As to how this will play out, I imagine Putin will be so angry about the US’ decision to press on eastwards, that he will be doing his best to destabilise the US’ operations in Kosovo. I cannot see Russia wanting the US to lose in Iraq or Afghanistan, as a resurgent Al Quaeda would be as much a problem for Russia as anyone else. The Russians might decide to play it long, anticipating the coming change in the Presidency, and keep quiet until Obama’s secure in the White House, and then unleash a charm offensive on him.
But with Bush this week sending weapons to arm Kosovan Albanian gangs, and with the negotiations in Northern Kosovo being handled so ineptly, it might be impossible to hold back the wave of anger that Bush’s moves (in conjunction with the EU) are unleashing in The Balkans. It seems that Bush hasn’t learned his lesson in Iraq. He so badly wants to register a geopolitical success to mark the end of his Presidency, that he’s raising the stakes. I cannot imagine that Serbia or Russia will be content to play along with their intended humiliation without reacting in some way.
UPDATE – from Associated Press
March 20, 2008 7:52 AM
MOSCOW-The Russian parliament is expected to warn this week that if Georgia joins NATO, Moscow could recognize the independence of two breakaway republics.
“It will be necessary to take all measures to protect the Russian citizens living in Abkhazia and South Ossetia and investigate the possibility of speeding up the process of sovereignty … up to recognizing their independence,” according to a statement that the lower house of parliament is all but certain to adopt on Friday.
Most of the residents in Abkhazia and South Ossetia, two separatist regions in Georgia, have Russian passports.
The statement does not specify other measures, but they presumably could include increasing the presence of Russian troops in both regions. Russian forces have been part of peacekeeping operations in Abkhazia and South Ossetia since the republics broke away from Georgian central government control in wars in the 1990s.
Georgia is pushing to be placed on track for NATO membership at the alliance summit in early April in Bucharest, Romania. U.S. President George W. Bush strongly supports the move, but some other alliance members are expected to resist due largely to concerns about angering Russia.
The statement draft also calls on Russia to consider opening unspecified missions in Abkhazia, South Ossetia and Trans-Dniester, a separatist region of Moldova. It was not clear if these would be formal diplomatic missions whose presence would constitute recognition of the regions’ separatist governments.
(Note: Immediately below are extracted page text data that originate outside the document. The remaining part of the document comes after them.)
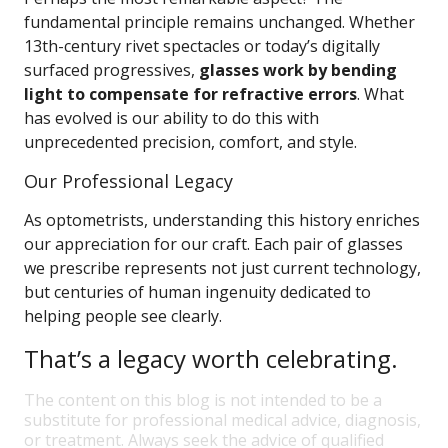
fundamental principle remains unchanged. Whether
13th-century rivet spectacles or today’s digitally
surfaced progressives,
glasses work by bending
light to compensate for refractive errors
. What
has evolved is our ability to do this with
unprecedented precision, comfort, and style.
Our Professional Legacy
As optometrists, understanding this history enriches
our appreciation for our craft. Each pair of glasses
we prescribe represents not just current technology,
but centuries of human ingenuity dedicated to
helping people see clearly.
That’s a legacy worth celebrating.
The content on this blog is not intended to be a
substitute for professional medical advice, diagnosis,
or treatment. Always seek the advice of qualified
Russia does not currently recognize any of the separatist governments, but has developed close relations with them that many critics regard as de-facto recognition.
Last month’s declaration of independence by Kosovo, which has been fiercely opposed by Russia, led to speculation that the Kremlin would openly support South Ossetia and Abkhazia splitting from Georgia.
The draft statement straddles the question.
The Duma “respects the sovereignty and territorial integrity of Georgia and Moldova,” according to the statement. But “Abkhazia, South Ossetia and Trans-Dniester, having built over the years their de-facto independent democratic states with all attributes of authority, have a much larger basis than Kosovo to aspire for international recognition.”